- [DIRECTIONS FOR THIS TASK] Copy the data that follows exactly, and include none of its images.

[Stored records]
==================================================

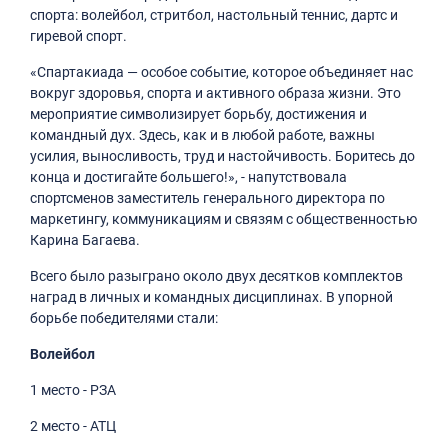
спорта: волейбол, стритбол, настольный теннис, дартс и
гиревой спорт.
«Спартакиада — особое событие, которое объединяет нас
вокруг здоровья, спорта и активного образа жизни. Это
мероприятие символизирует борьбу, достижения и
командный дух. Здесь, как и в любой работе, важны
усилия, выносливость, труд и настойчивость. Боритесь до
конца и достигайте большего!», - напутствовала
спортсменов заместитель генерального директора по
маркетингу, коммуникациям и связям с общественностью
Карина Багаева.
Всего было разыграно около двух десятков комплектов
наград в личных и командных дисциплинах. В упорной
борьбе победителями стали:
Волейбол
1 место - РЗА
2 место - АТЦ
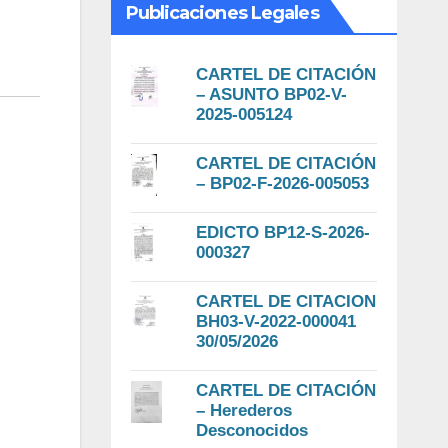
Publicaciones Legales
CARTEL DE CITACIÓN
– ASUNTO BP02-V-
2025-005124
CARTEL DE CITACIÓN
– BP02-F-2026-005053
EDICTO BP12-S-2026-
000327
CARTEL DE CITACION
BH03-V-2022-000041
30/05/2026
CARTEL DE CITACIÓN
– Herederos
Desconocidos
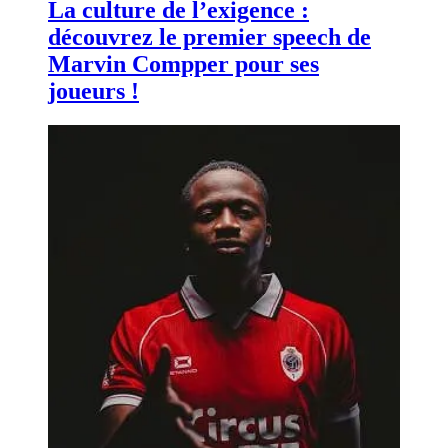
La culture de l’exigence :
découvrez le premier speech de
Marvin Compper pour ses
joueurs !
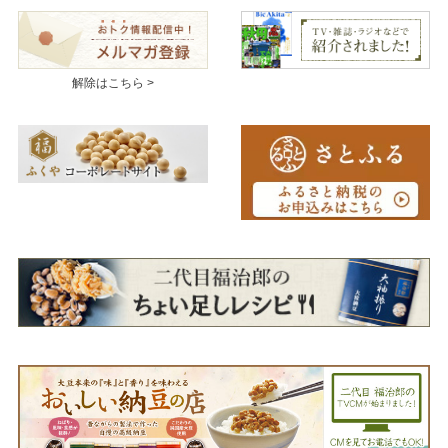
解除はこちら >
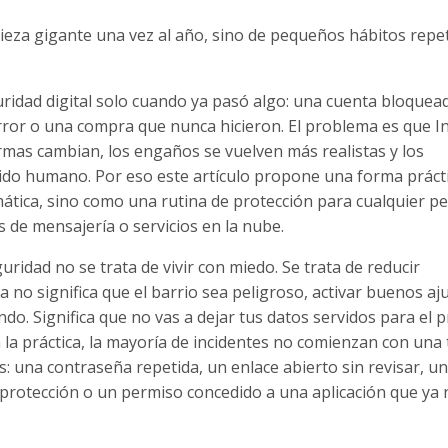
ieza gigante una vez al año, sino de pequeños hábitos repe
ridad digital solo cuando ya pasó algo: una cuenta bloquea
rror o una compra que nunca hicieron. El problema es que I
mas cambian, los engaños se vuelven más realistas y los
uido humano. Por eso este artículo propone una forma práct
ática, sino como una rutina de protección para cualquier p
es de mensajería o servicios en la nube.
ridad no se trata de vivir con miedo. Se trata de reducir
a no significa que el barrio sea peligroso, activar buenos aj
endo. Significa que no vas a dejar tus datos servidos para el 
 la práctica, la mayoría de incidentes no comienzan con una 
s: una contraseña repetida, un enlace abierto sin revisar, u
 protección o un permiso concedido a una aplicación que ya 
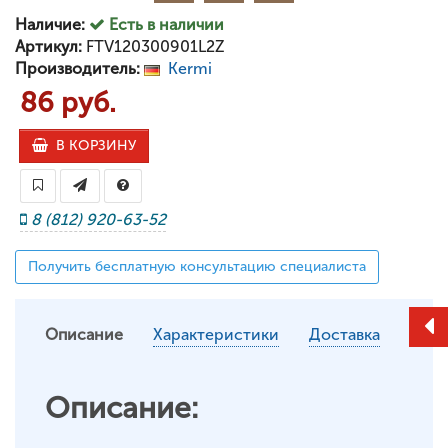
Наличие:
Есть в наличии
Артикул:
FTV120300901L2Z
Производитель:
Kermi
86 руб.
В КОРЗИНУ
8 (812) 920-63-52
Получить бесплатную консультацию специалиста
Описание
Характеристики
Доставка
Описание:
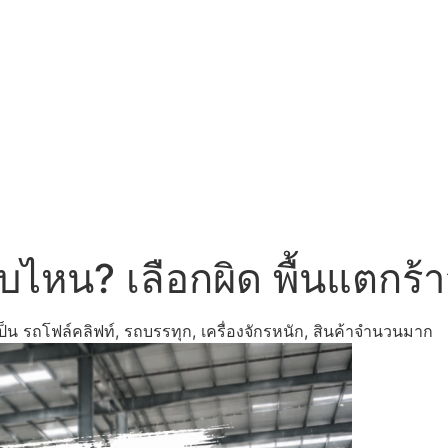
ไหน? เลือกผิด พื้นแตกร้าวเ
าจะเป็น รถโฟล์คลิฟท์, รถบรรทุก, เครื่องจักรหนัก, สินค้าจำนวนมาก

==================================================

- [ANSWER AREA]
спорта: волейбол, стритбол, настольный теннис, дартс и
гиревой спорт.
«Спартакиада — особое событие, которое объединяет нас
вокруг здоровья, спорта и активного образа жизни. Это
мероприятие символизирует борьбу, достижения и
командный дух. Здесь, как и в любой работе, важны
усилия, выносливость, труд и настойчивость. Боритесь до
конца и достигайте большего!», - напутствовала
спортсменов заместитель генерального директора по
маркетингу, коммуникациям и связям с общественностью
Карина Багаева.
Всего было разыграно около двух десятков комплектов
наград в личных и командных дисциплинах. В упорной
борьбе победителями стали:
Волейбол
1 место - РЗА
2 место - АТЦ
Publicaciones Legales
CARTEL DE CITACIÓN
– ASUNTO BP02-V-
2025-005124
CARTEL DE CITACIÓN
– BP02-F-2026-005053
EDICTO BP12-S-2026-
000327
CARTEL DE CITACION
BH03-V-2022-000041
30/05/2026
CARTEL DE CITACIÓN
– Herederos
Desconocidos
La culture de l’exigence :
découvrez le premier speech de
Marvin Compper pour ses
joueurs !
解除はこちら >
ieza gigante una vez al año, sino de pequeños hábitos repe
ridad digital solo cuando ya pasó algo: una cuenta bloquea
rror o una compra que nunca hicieron. El problema es que I
mas cambian, los engaños se vuelven más realistas y los
uido humano. Por eso este artículo propone una forma práct
ática, sino como una rutina de protección para cualquier p
es de mensajería o servicios en la nube.
ridad no se trata de vivir con miedo. Se trata de reducir
a no significa que el barrio sea peligroso, activar buenos aj
endo. Significa que no vas a dejar tus datos servidos para el 
 la práctica, la mayoría de incidentes no comienzan con una 
s: una contraseña repetida, un enlace abierto sin revisar, u
 protección o un permiso concedido a una aplicación que ya 
Наличие:
Есть в наличии
Артикул:
FTV120300901L2Z
Производитель:
Kermi
86 руб.
В КОРЗИНУ
8 (812) 920-63-52
Получить бесплатную консультацию специалиста
Описание
Характеристики
Доставка
Описание:
ไหน? เลือกผิด พื้นแตกร้าวเ
าจะเป็น รถโฟล์คลิฟท์, รถบรรทุก, เครื่องจักรหนัก, สินค้าจำนวนมาก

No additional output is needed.